Tuesday, November 25, 2008

Boneyard #26: My Favorite Museums

Welcome to my entry to the 26th edition of Boneyard!



Brought to you through The Tyrannosaur Chronicles, this Boneyard focus is on our favourite museums. Having visited natural history museums in North America, Europe and Asia, I have many favourites.

One of my favourite museums in Europe is the Palaontologisches Museum Munchen in Munich, Germany. A wonderful three-leveled museum crammed with loads of mounted skeletons and fascinating fossils, it is famous for having one of the 10 fossils of Archaeopteryx, the first bird!

The Palaontologishes Museum Munich is notoriously difficult to find, as it is hidden down a side road and associated with the Ludwig-Maximilians-Universität (took me two trips to find it - 2004 and finally in 2007!) Check it out on a map here.

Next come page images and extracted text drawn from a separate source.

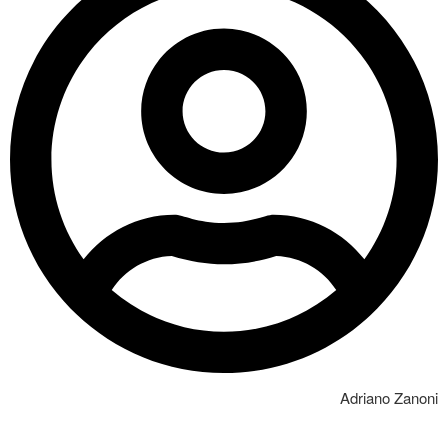
Adriano Zanoni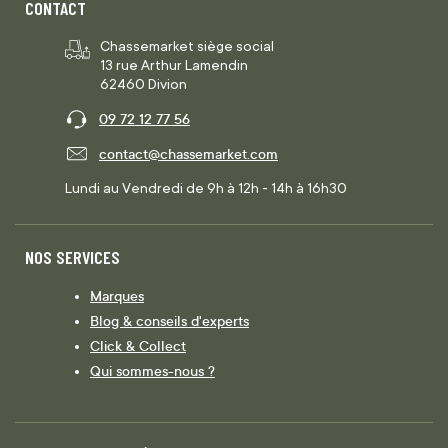
CONTACT
Chassemarket siège social
13 rue Arthur Lamendin
62460 Divion
09 72 12 77 56
contact@chassemarket.com
Lundi au Vendredi de 9h à 12h - 14h à 16h30
NOS SERVICES
Marques
Blog & conseils d'experts
Click & Collect
Qui sommes-nous ?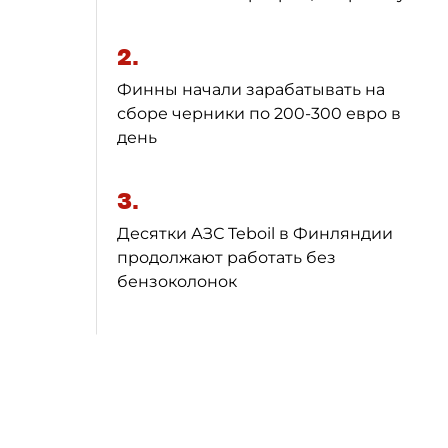
2.
Финны начали зарабатывать на
сборе черники по 200-300 евро в
день
3.
Десятки АЗС Teboil в Финляндии
продолжают работать без
бензоколонок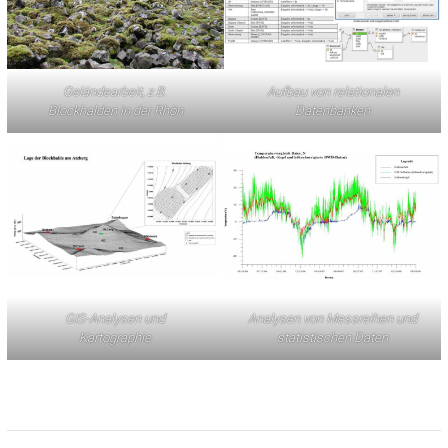
Geländearbeit, z.B.
Aufbau von relationalen
Blockhalden in der Rhön
Datenbanken
GIS-Analysen und
Analysen von Messreihen und
Kartographie
statistischen Daten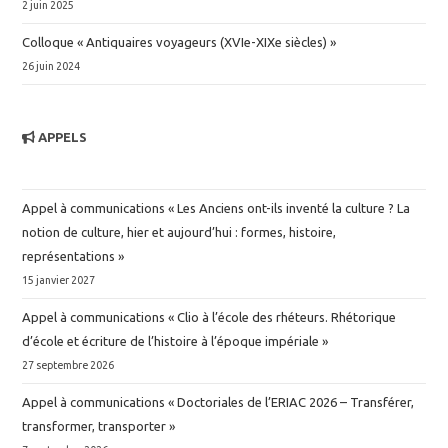
2 juin 2025
Colloque « Antiquaires voyageurs (XVIe-XIXe siècles) »
26 juin 2024
APPELS
Appel à communications « Les Anciens ont-ils inventé la culture ? La
notion de culture, hier et aujourd’hui : formes, histoire,
représentations »
15 janvier 2027
Appel à communications « Clio à l’école des rhéteurs. Rhétorique
d’école et écriture de l’histoire à l’époque impériale »
27 septembre 2026
Appel à communications « Doctoriales de l’ERIAC 2026 – Transférer,
transformer, transporter »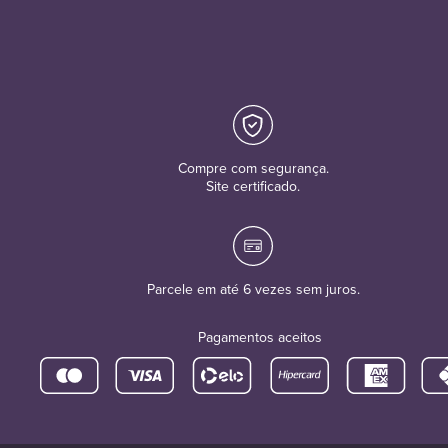
Compre com segurança.
Site certificado.
Parcele em até 6 vezes sem juros.
Pagamentos aceitos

Here is a look inside Munich's Palaeontological Museum:



The main hall. The museum is composed of three floors overlooking a central space. Here is the ground floor. Notice the Gomphotherium in the center.

Allosaurus skull

Triceratops skull

A cast of the AMNH Monoclonius nasicornus (Brown)

The placodont Placodus

Scutosaurus

Plateosaurus

Prestosuchus

Megaloceras

Cave Bear

Moa

Smilodon (Saber Tooth Cat)

Gomphotherium

Top view of the Plateosaurus

Pteranodon ingens


Three wicked large ammonites

The Archaeopteryx display case. Notice the two halves of the Munich Specimen (S6), discovered in 1991 and described by Peter Wellnhofer in 1993.

The right side of the Munich Specimen of Archaeopteryx - complete except for the front of it's face.
The left side of the Munich Specimen

A map of the limestone deposits near Solnhofen, Bavaria where Archaeopteryx is found.

A 3D reconstruction of a mounted Archaeopteryx


Archaeopteryx fully reconstructed

A selection of woolly rhino skulls


Looking down through Time


A beautiful Ammonite fountain behind Munich's Palaeontological Museum.

It's a wonderful museum.
Be sure to visit it the next time you are in Munich!

7 comments:

Anonymous said...

Awesome exhibits! Awesome photos! AND Awesome Museum!! I WILL have to check it out sometime. First thing's first take a camera and learn some German.

Peter Bond said...

Munich is an amazing city and is a lot of fun! I highly recommend visiting it! Europe rocks!

Zach said...

Looks like a wonderful museum. I've seen pictures of that Pteranodon skeleton, and now I know where it's from. Two quick notes:

1) Barnum Brown's "Monoclonius" was, like so many specimens of that genus, sunk into Centrosaurus a long time ago. Only one or two skulls remain loyal to the former name, and even they might be going out of style since it looks like "Monoclonius" might just be a growth phase in the life of centrosaurines rather than a distinct taxa. In other words, Monoclonius represents a teenage centrosaurine dinosaur of uncertain affinities.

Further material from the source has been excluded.